Flood Routing Analysis to Maximize the Tank Water Storage in Kancheepuram District

Perumal Raja N

Department Of Civil Engineering

M.E (Environmental Engineering) Tagore Engineering College.Chennai-127.

Mr. L. Iyappan

Project Supervisor: Senior Assistant Professor

Department Of Civil Engineering Tagore Engineering College.Chennai-127.

Abstract:- The aim of the research is to analyses the flood routing analysis to maximize the tank water storage which means the tanks are over flooded due to heavy rain during the monsoon season. The over flooded waters are severely affected the usable land such as cultivated lands, Residential areas, Roadways, Railways etc., due to the improper pathways of flood routes. For this research, I have selected the place which is located in kancheepuram district. In that area flood routes are not properly maintained so that it affects the areas. The satellite imagery data has collected from kancheepuram district in order to take a survey on flood routing analysis. By using QGIS software in GIS and RS Techniques, the research will try to explore the proper flood routes without affecting the nearby areas.
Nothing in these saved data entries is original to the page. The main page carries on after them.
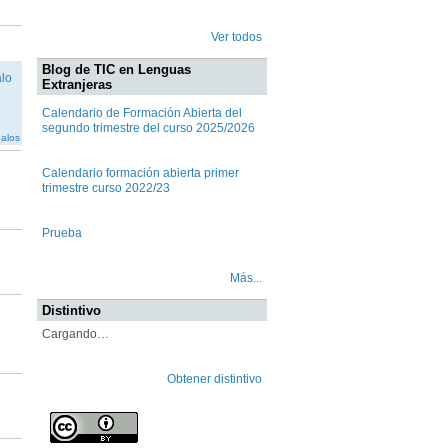
Ver todos
Blog de TIC en Lenguas
Extranjeras
Calendario de Formación Abierta del
segundo trimestre del curso 2025/2026
galos
Calendario formación abierta primer
trimestre curso 2022/23
Prueba
Más...
Distintivo
Cargando…
Obtener distintivo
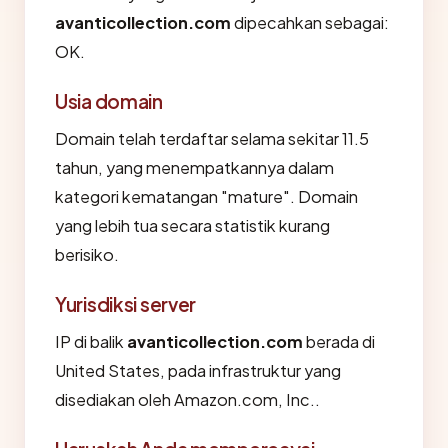
avanticollection.com
dipecahkan sebagai:
OK.
Usia domain
Domain telah terdaftar selama sekitar 11.5
tahun, yang menempatkannya dalam
kategori kematangan "mature". Domain
yang lebih tua secara statistik kurang
berisiko.
Yurisdiksi server
IP di balik
avanticollection.com
berada di
United States, pada infrastruktur yang
disediakan oleh Amazon.com, Inc..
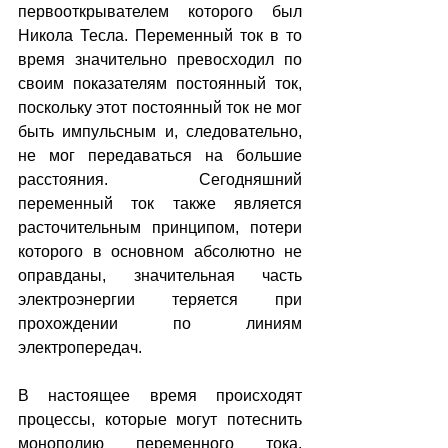
первооткрывателем которого был 
Никола Тесла. Переменный ток в то 
время значительно превосходил по 
своим показателям постоянный ток, 
поскольку этот постоянный ток не мог 
быть импульсным и, следовательно, 
не мог передаваться на большие 
расстояния. Сегодняшний 
переменный ток также является 
расточительным принципом, потери 
которого в основном абсолютно не 
оправданы, значительная часть 
электроэнергии теряется при 
прохождении по линиям 
электропередач.
В настоящее время происходят 
процессы, которые могут потеснить 
монополию переменного тока. 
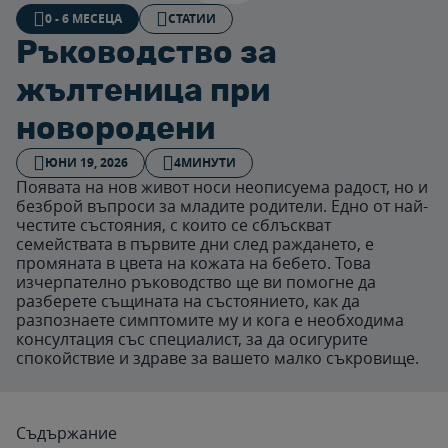
0 - 6 МЕСЕЦА
СТАТИИ
Ръководство за
жълтеница при
новородени
ЮНИ 19, 2026
4МИНУТИ
Появата на нов живот носи неописуема радост, но и
безброй въпроси за младите родители. Едно от най-
честите състояния, с които се сблъскват
семействата в първите дни след раждането, е
промяната в цвета на кожата на бебето. Това
изчерпателно ръководство ще ви помогне да
разберете същината на състоянието, как да
разпознаете симптомите му и кога е необходима
консултация със специалист, за да осигурите
спокойствие и здраве за вашето малко съкровище.
Съдържание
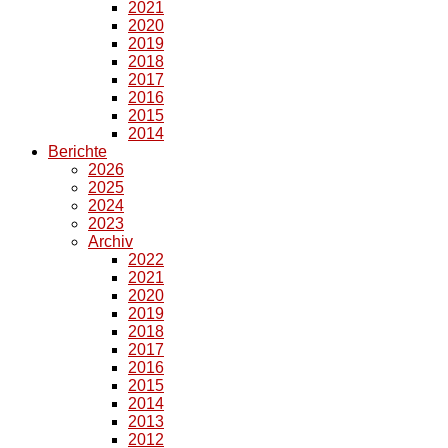
2021
2020
2019
2018
2017
2016
2015
2014
Berichte
2026
2025
2024
2023
Archiv
2022
2021
2020
2019
2018
2017
2016
2015
2014
2013
2012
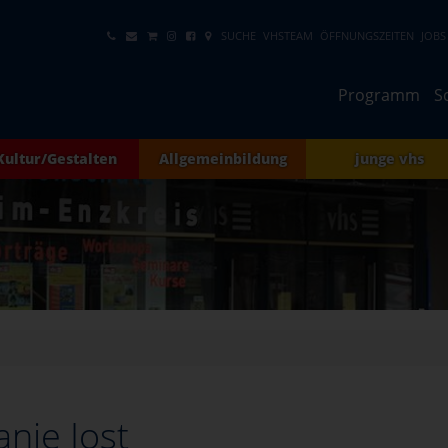
SUCHE
VHSTEAM
ÖFFNUNGSZEITEN
JOBS
Programm
S
Kultur/Gestalten
Allgemeinbildung
junge vhs
anie Jost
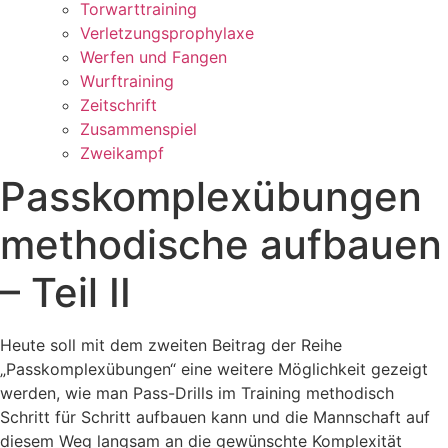
Torwarttraining
Verletzungsprophylaxe
Werfen und Fangen
Wurftraining
Zeitschrift
Zusammenspiel
Zweikampf
Passkomplexübungen
methodische aufbauen
– Teil II
Heute soll mit dem zweiten Beitrag der Reihe
„Passkomplexübungen“ eine weitere Möglichkeit gezeigt
werden, wie man Pass-Drills im Training methodisch
Schritt für Schritt aufbauen kann und die Mannschaft auf
diesem Weg langsam an die gewünschte Komplexität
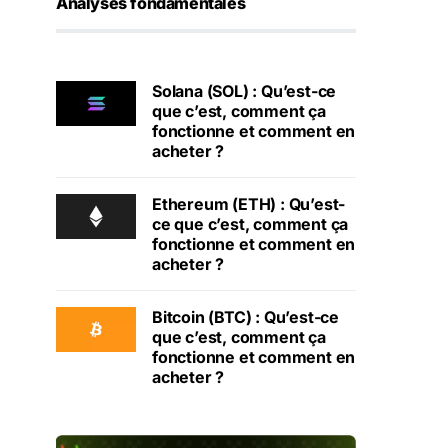
Analyses fondamentales
Solana (SOL) : Qu’est-ce
que c’est, comment ça
fonctionne et comment en
acheter ?
Ethereum (ETH) : Qu’est-
ce que c’est, comment ça
fonctionne et comment en
acheter ?
Bitcoin (BTC) : Qu’est-ce
que c’est, comment ça
fonctionne et comment en
acheter ?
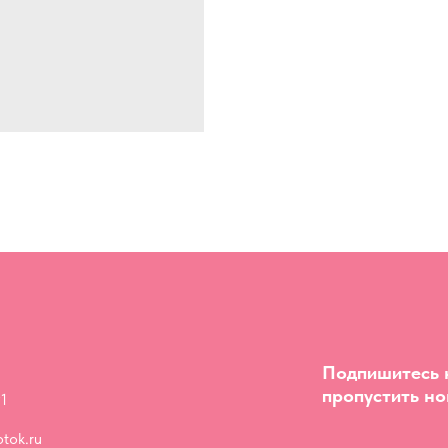
Подпишитесь н
пропустить но
1
tok.ru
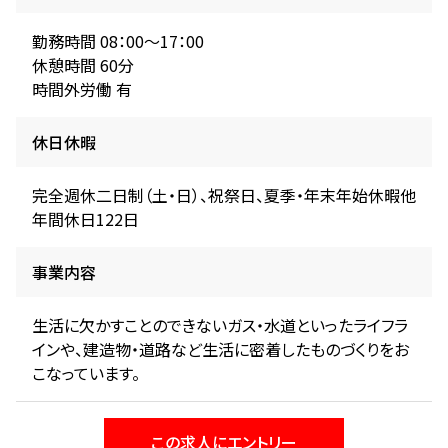
勤務時間 08：00～17：00
休憩時間 60分
時間外労働 有
休日休暇
完全週休二日制（土・日）、祝祭日、夏季・年末年始休暇他
年間休日122日
事業内容
生活に欠かすことのできないガス・水道といったライフラ
インや、建造物・道路など生活に密着したものづくりをお
こなっています。
この求人にエントリー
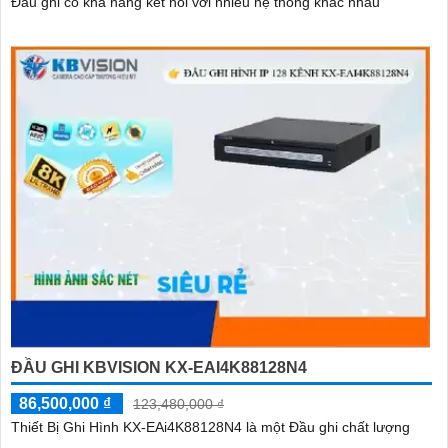
Đầu ghi có khả năng kết nối với nhiều hệ thống khác nhau
ĐẦU GHI KBVISION KX-EAI4K88128N4
86,500,000 ₫
123,480,000 ₫
Thiết Bị Ghi Hình KX-EAi4K88128N4 là một Đầu ghi chất lượng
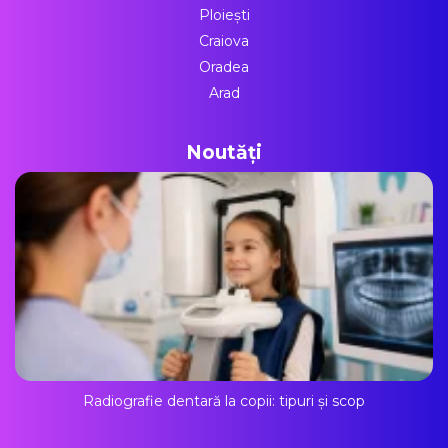
Ploiești
Craiova
Oradea
Arad
Noutăți
Radiografie dentară la copii: tipuri și scop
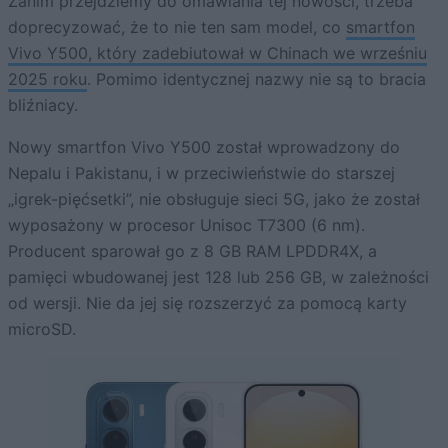
Zanim przejdziemy do omawiania tej nowości, trzeba
doprecyzować, że to nie ten sam model, co
smartfon
Vivo Y500, który zadebiutował w Chinach we wrześniu
2025 roku
. Pomimo identycznej nazwy nie są to bracia
bliźniacy.
Nowy smartfon Vivo Y500 został wprowadzony do
Nepalu i Pakistanu, i w przeciwieństwie do starszej
„igrek-pięćsetki”, nie obsługuje sieci 5G, jako że został
wyposażony w procesor Unisoc T7300 (6 nm).
Producent sparował go z 8 GB RAM LPDDR4X, a
pamięci wbudowanej jest 128 lub 256 GB, w zależności
od wersji. Nie da jej się rozszerzyć za pomocą karty
microSD.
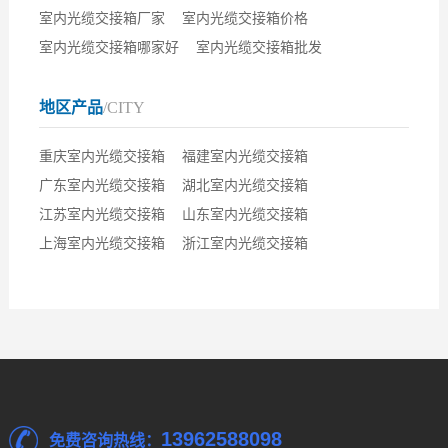
室内光缆交接箱厂家
室内光缆交接箱价格
室内光缆交接箱哪家好
室内光缆交接箱批发
地区产品
/CITY
重庆室内光缆交接箱
福建室内光缆交接箱
广东室内光缆交接箱
湖北室内光缆交接箱
江苏室内光缆交接箱
山东室内光缆交接箱
上海室内光缆交接箱
浙江室内光缆交接箱
13962588098
免费咨询热线：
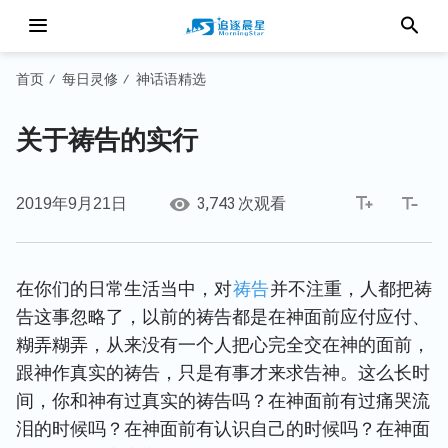
首页
每日灵修
神话语精选
/
/
关于祷告的实行
3,743
2019年9月21日
次观看
在你们的日常生活当中，对
祷告
并不注重，人都把祷
告这事忽略了，以前的祷告都是在神面前应付应付、
糊弄糊弄，从来没有一个人把心完全交在神的面前，
跟神作真实的祷告，只是有事才来求告神。这么长时
间，你和神有过真实的祷告吗？在神面前有过痛哭流
泪的时候吗？在神面前有认识自己的时候吗？在神面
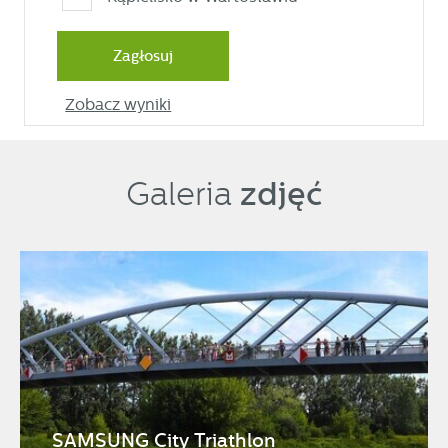
Zagłosuj
Zobacz wyniki
zdjęć
Galeria
SAMSUNG City Triathlon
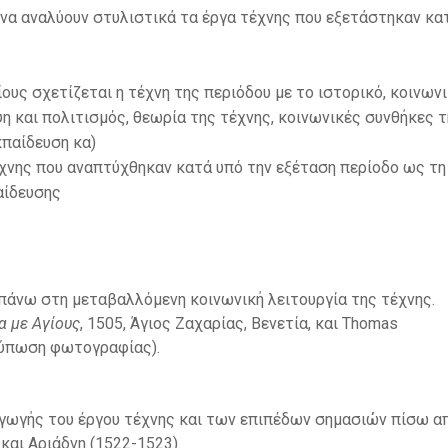
 να αναλύουν στυλιστικά τα έργα τέχνης που εξετάστηκαν κα
υς σχετίζεται η τέχνη της περιόδου με το ιστορικό, κοινωνι
η και πολιτισμός, θεωρία της τέχνης, κοινωνικές συνθήκες 
κπαίδευση κα)
έχνης που αναπτύχθηκαν κατά υπό την εξέταση περίοδο ως τη
αίδευσης
πάνω στη μεταβαλλόμενη κοινωνική λειτουργία της τέχνης.
α με Αγίους
, 1505, Άγιος Ζαχαρίας, Βενετία, και Thomas
κτύπωση φωτογραφίας).
γωγής του έργου τέχνης και των επιπέδων σημασιών πίσω α
 και Αριάδνη (1522-1523).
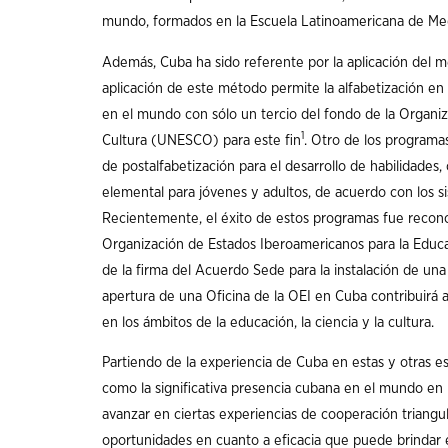
mundo, formados en la Escuela Latinoamericana de Medi
Además, Cuba ha sido referente por la aplicación del mé
aplicación de este método permite la alfabetización en s
en el mundo con sólo un tercio del fondo de la Organiza
1
Cultura (UNESCO) para este fin
. Otro de los program
de postalfabetización para el desarrollo de habilidades
elemental para jóvenes y adultos, de acuerdo con los 
Recientemente, el éxito de estos programas fue reconoc
Organización de Estados Iberoamericanos para la Educac
de la firma del Acuerdo Sede para la instalación de un
apertura de una Oficina de la OEI en Cuba contribuirá 
en los ámbitos de la educación, la ciencia y la cultura.
Partiendo de la experiencia de Cuba en estas y otras esfe
como la significativa presencia cubana en el mundo en 
avanzar en ciertas experiencias de cooperación triangu
oportunidades en cuanto a eficacia que puede brindar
Keywords: Flood Routes, GIS and RS Technique, Q GIS Software.

INTRODUCTION

Flooding is a substantial natural hazard and can have significant effects on the long term economic growth of a region. Reservoir is generally functioned as a storage. It is used for raising the water level. The reservoir has multipurpose functions such as for water supply, irrigation, hydroelectric power, flood control and fishery. we can imagine how important is the function of the reservoir for human life.

Rapid urbanization, land degradation, globalization, socio-economic poverty, global warming and climate change are the main factors that cause the severity of natural disasters. In the last few decades disasters like earthquakes, tsunamis, floods, landslides, hurricane etc claimed lot of life and monetary damages worldwide. As more than half of the worlds population live in urban areas, disaster risk reduction in urban areas becomes more significant based on different conditions of hazard, exposure and vulnerability.

Indias geo climatic zone with large land mass located in vulnerable areas along with its physical, social, economic vulnerability of people living in high risk areas make it one of the most disastrous prone countries in the world. Floods, earthquakes, cyclones, hailstorms, etc. are the most frequently occurring disasters in India. Out of 36 states & union

territories in the country, 27 are disaster prone. Almost 58.6 per cent of the landmass is prone to earthquakes of moderate to very high intensity; over 40 million hectares (12 per cent of land) are prone to floods.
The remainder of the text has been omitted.